This area of the Sun Mountain trail system was badly damaged by the Cedar Creek Fire.
Over the weekend I got to run on a recently re-opened trail, one that I hadn’t been on since before the summer’s fires. I was prepared for things to look different than the last time I ran the trail — in early July, when the underbrush was thick and green, with damp, mossy sections, the root ball that looked like a bear, and a creek crossing requiring a big leap.
I was not prepared for the visceral reaction I had to the experience of being completely disoriented on a trail I know intimately. My root ball bear is gone, as is the understory, as are most of the trees. Through the middle of the ashy moonscape winds the trail, a gray ribbon threading through charcoal sticks. Open pits gape, surrounded by tentacled negative space where roots once grew. I could place myself along this familiar trail only a handful of times — the distinctive stream crossing now dry but still recognizable, a particular set of serpentine curves, a moderate section of climbing. The devastation is breathtaking.

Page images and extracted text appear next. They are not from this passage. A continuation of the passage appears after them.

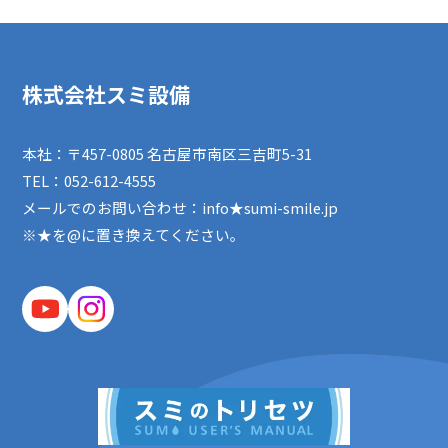
株式会社スミ設備
本社：〒457-0805 名古屋市南区三吉町5-31
TEL：
052-612-4555
メールでのお問い合わせ：info★sumi-smile.jp
※★を@に置き換えてください。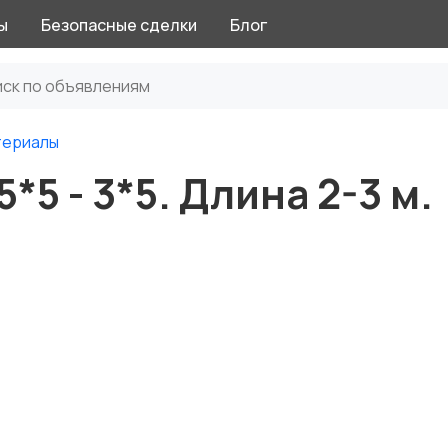
ы
Безопасные сделки
Блог
териалы
*5 - 3*5. Длина 2-3 м.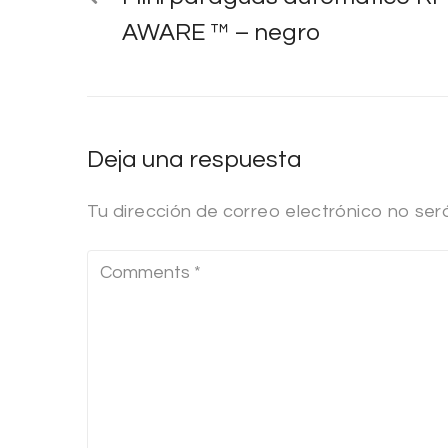
AWARE ™ – negro
Deja una respuesta
Tu dirección de correo electrónico no ser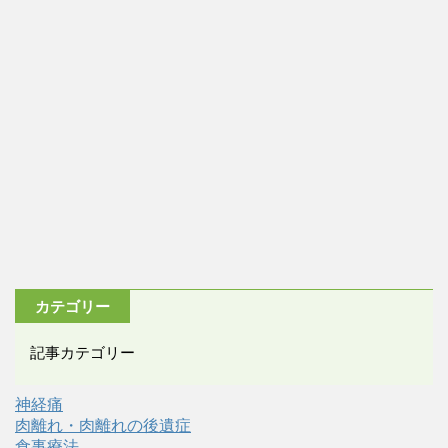
カテゴリー
記事カテゴリー
神経痛
肉離れ・肉離れの後遺症
食事療法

But I kept running, and as I ran I noticed things that I had never — nor could never have — seen on this trail. Without the trees and understory, the topography of the area is apparent. A rock band previously hidden by the forest is now laid bare; a steep bank leading into a ravine is now visible; boulders are everywhere.

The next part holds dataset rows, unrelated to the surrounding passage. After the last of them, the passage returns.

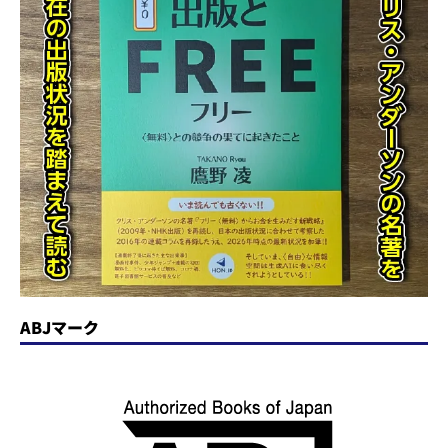
ABJマーク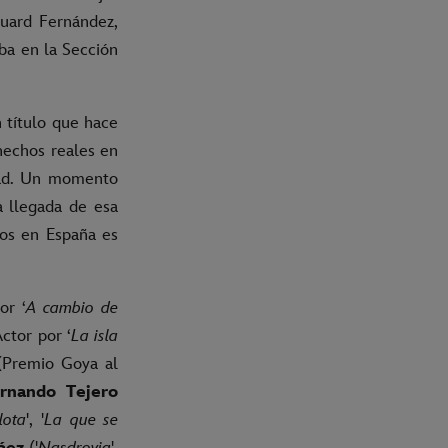
duard Fernández,
aba en la Sección
 título que hace
 hechos reales en
idad. Un momento
a llegada de esa
sos en España es
or ‘
A cambio de
ctor por ‘
La isla
Premio Goya al
rnando Tejero
lota
', '
La que se
áez
('
Nasdrovia
',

It is starkly beautiful in those charred woods. They’re no longer “lovely, dark and deep” but instead wide open, filled with light, haunting in their severity.

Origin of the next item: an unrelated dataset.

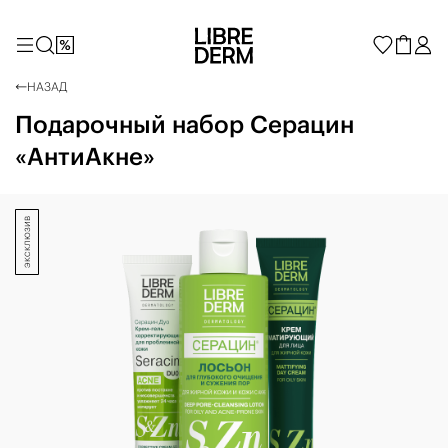
НАЗАД
Подарочный набор Серацин
«АнтиАкне»
эксклюзив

In areas where the fire was less intense, the understory burned but the trees did not, and after the fire passed they dropped their needles on the forest floor, a uniform carpet of rusty yellow. In such places you can’t so much see the trail as you can sense it, feeling the firm earth under the needles, sensing how the path would naturally bend and wind through tree stands. You experience the trail instinctively, your feet intuiting the route rather than your eyes seeing it.
Some of these forested trail areas won’t recover in my lifetime; at least, not to the condition I’ve known them in for so long. But new green growth is already starting to push up through the ash, fireweed will bloom, animals will reclaim their habitat. And as bikers, horseback riders, and runners resume using these trails, the pine needles will get pushed off to the edges and blackened branches will be cast off the track, revealing the path forward once again.